Ok - I've just been reading some Deleuze (& Guattari, but who cares about him). Not that I haven't tried it before, but I just thought I'd give it a little go, since it was sweet Dubi who'd put out a link and it was an interesting subject. But, and I know, based on earlier experience, I should have known, what load of complete bullshit!

"The appearance of a central power is thus a function of a threshold or degree beyond which what is conjured away ceases to be so and arrives." - what is this, don't he know grammer, are they on acid... numerous questions like that pops up... and this was even just the 2. sentence..

"Both the melodic line of the towns and the harmonic cross-sections of the States are necessary to effect the striation of space." - mhmm, ok... Just a few questions to clarify here, fx: Why are towns melodic and states harmonic. What on earth is "striation" supposed to mean. Is he stoned...

All in all - what a load of French bellybuttonpicking academic masturbation....whhheeeeuuw (sorry 'bout that).

As my brothers professor so wisely said:
"Read it and if you don't understand it, read it again. If you still don't understand, read it one more time. And if you still don't understand - then it's probably because it's incomprehensible" - Oh yes, smart guy good old Niels Viggo Steensgaard.

Sep 6, 2005

Flowcharts & Diagrams

Here's just a fast little goodnight-link for the faith readers who return again and again in the hope something new has shown up.... well, tonight you are lucky:

Flowcharts & Diagrams (now, if that doesn't sound entertaining...)

Goodnight

XAP

First real day of school yesterday, one new teacher, quite a few new classmates and a new project. So far it all looks really promising.

Taken from this years program of the XAP studio:
"We are ... no longer tied to the same geographical locality. Private cars and efficient public transport makes it possible that we no longer have our home, our work and spend our free time in the same place (same city). The city as a phenomenon as well as the hierachical division between city suburb and landscape is being dissolved and replaced by an urbanity who's range is measured and defined by the radius of action of the individual.
...
The general discussion of the year is the connection between and the consequence of an architecture and urbanity understood as a duration over time rather than a physical/geographical extent"
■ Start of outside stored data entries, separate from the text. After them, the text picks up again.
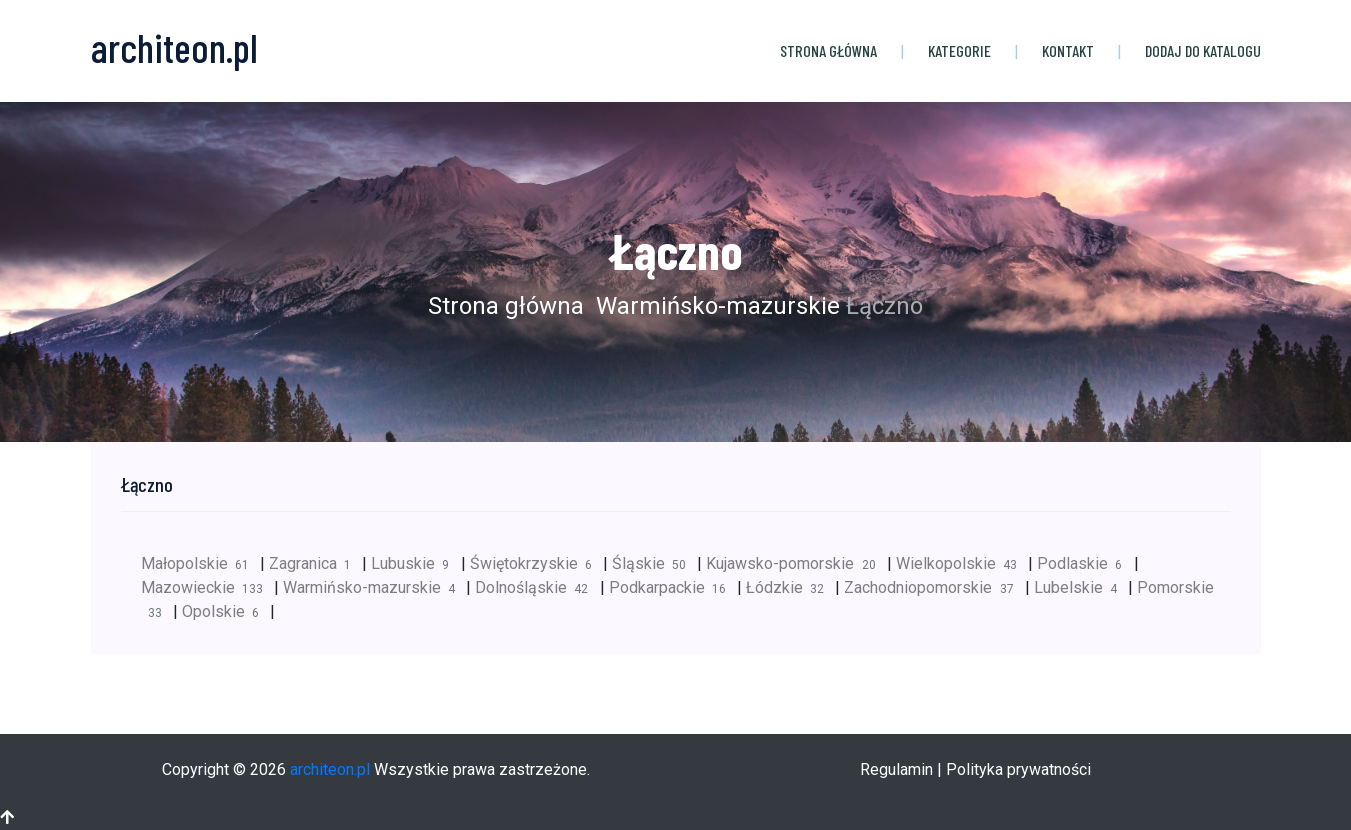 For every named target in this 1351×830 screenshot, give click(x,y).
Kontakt (1068, 50)
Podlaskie (1085, 563)
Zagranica (315, 563)
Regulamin (896, 769)
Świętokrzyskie (536, 563)
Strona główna (828, 50)
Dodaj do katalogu (1203, 50)
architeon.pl (330, 769)
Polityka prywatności (1018, 769)
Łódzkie (790, 587)
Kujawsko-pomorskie (796, 563)
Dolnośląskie (537, 587)
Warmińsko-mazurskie (715, 306)
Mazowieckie (207, 587)
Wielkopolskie (962, 563)
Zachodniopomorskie (934, 587)
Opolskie (226, 611)
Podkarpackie (673, 587)
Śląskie (654, 563)
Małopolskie (200, 563)
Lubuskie (415, 563)
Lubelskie (1081, 587)
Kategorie (959, 50) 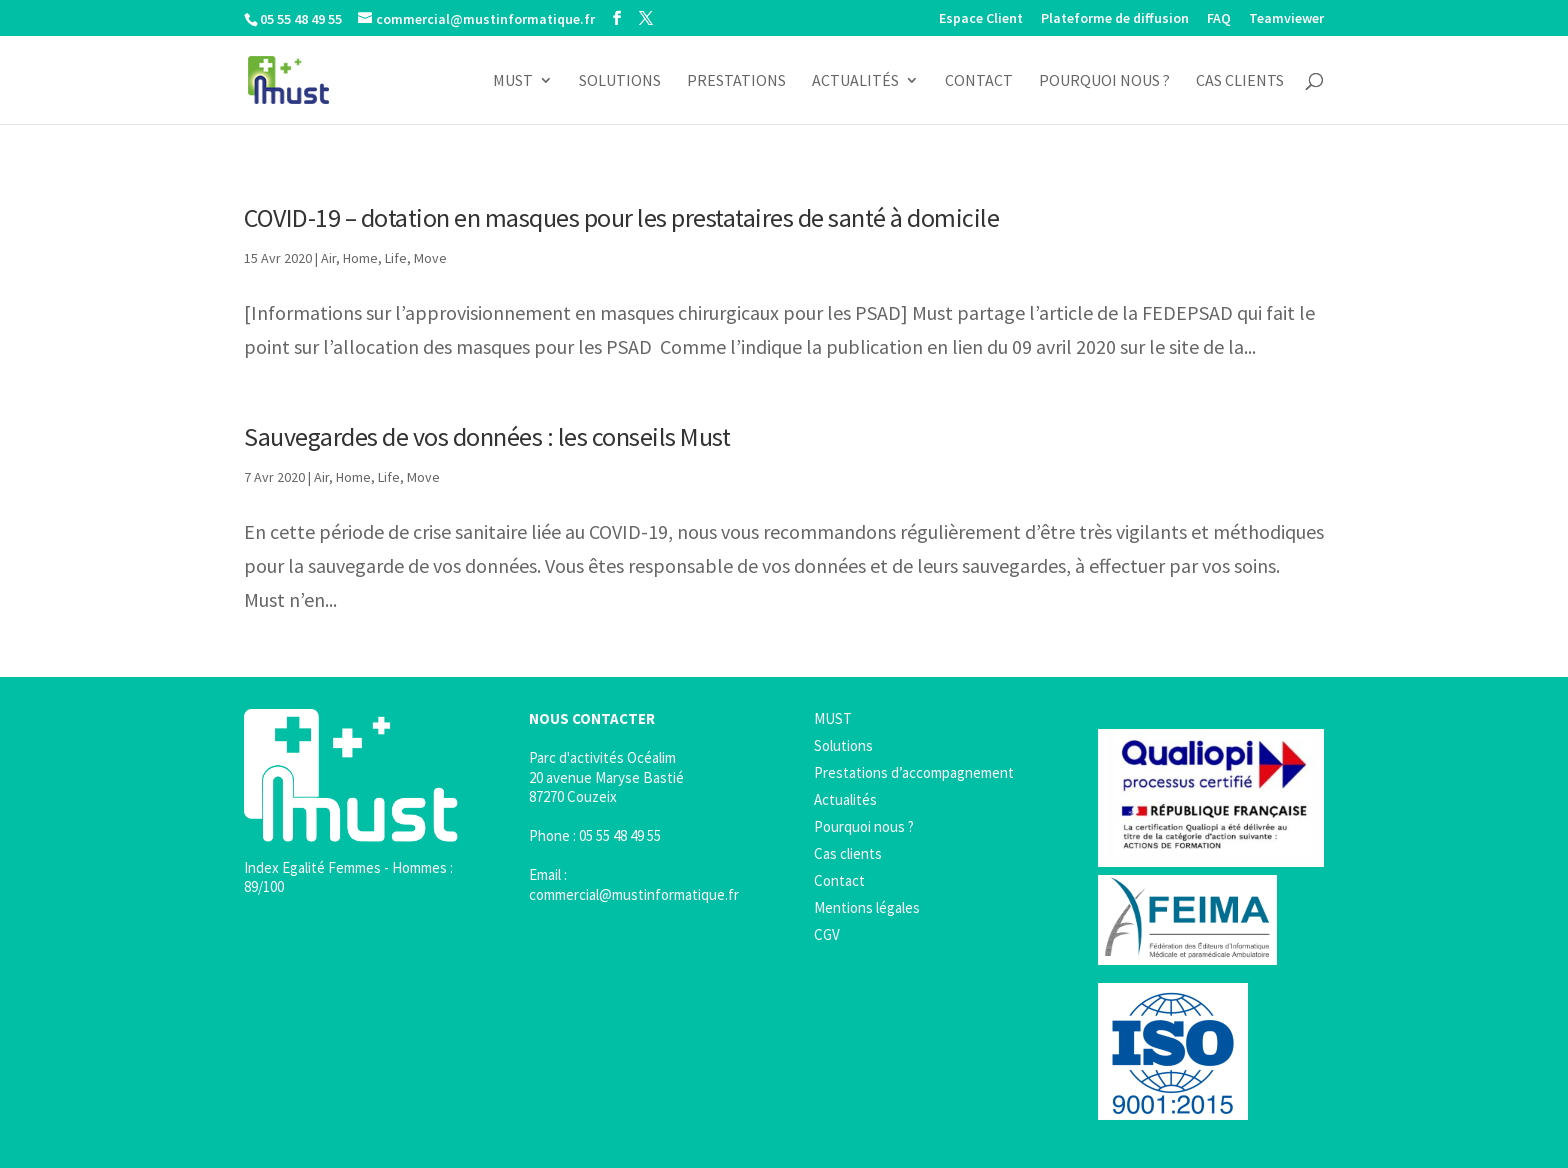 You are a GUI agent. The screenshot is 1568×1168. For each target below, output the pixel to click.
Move (430, 258)
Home (360, 258)
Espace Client (981, 19)
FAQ (1219, 19)
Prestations (736, 81)
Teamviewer (1286, 19)
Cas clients (1240, 81)
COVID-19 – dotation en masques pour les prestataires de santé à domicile (621, 217)
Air (328, 258)
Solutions (620, 81)
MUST (513, 81)
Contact (979, 81)
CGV (827, 934)
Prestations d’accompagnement (914, 772)
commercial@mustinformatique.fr (634, 894)
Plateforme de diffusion (1115, 19)
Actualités (855, 81)
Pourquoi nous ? (1104, 81)
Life (396, 258)
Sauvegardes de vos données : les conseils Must (487, 436)
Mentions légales (867, 907) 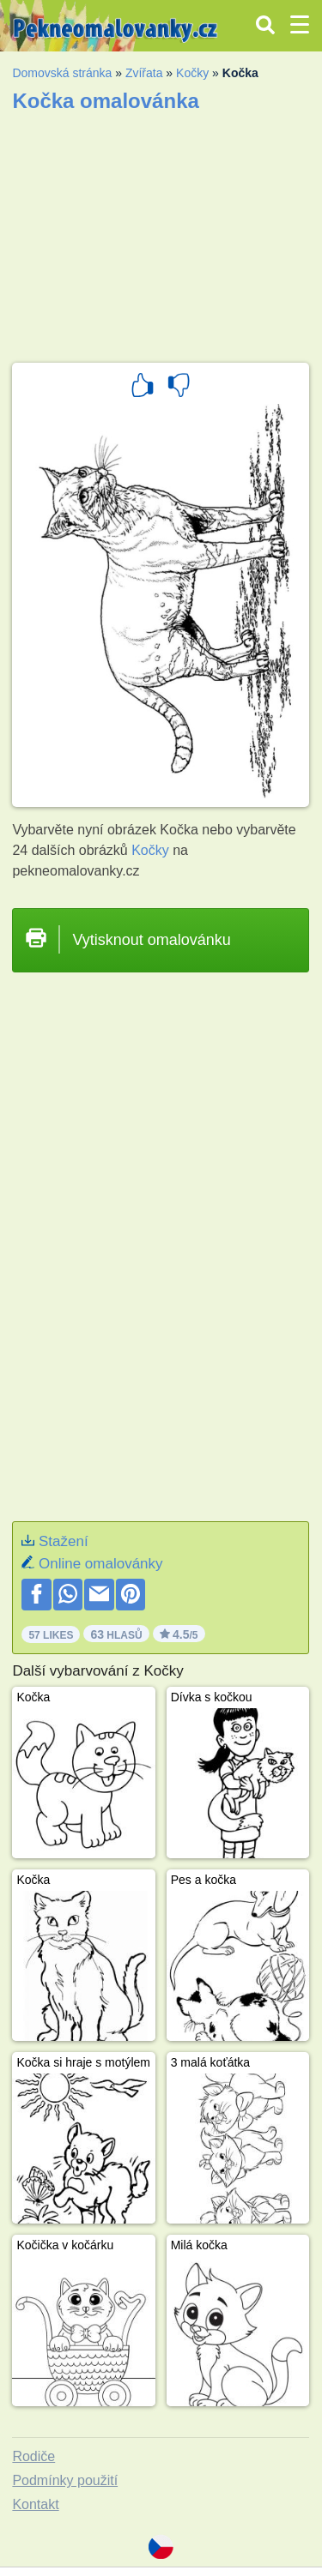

So, we're gonna deal with the exiting fact that historical city centres are loosing importance as people has become more mobile. The city is no longer the large village it used to be, where you lived and worked in the same neighbourhood as your friends and family.
Rather than defining oneself through a geographical area, you create and constantly evolve a web of particular places, physical and virtual, and the routes and connections between them. Thus time comes into play - time from place to place, time of day when you go where, to work, on the net, time of year...

I'm really looking forward to work with time, a really difficult subject imho, and very relevant. If any of you dear readers have some suggestions for litterature or websites that might be interesting in this context, please don't hesitate to put them in a comment.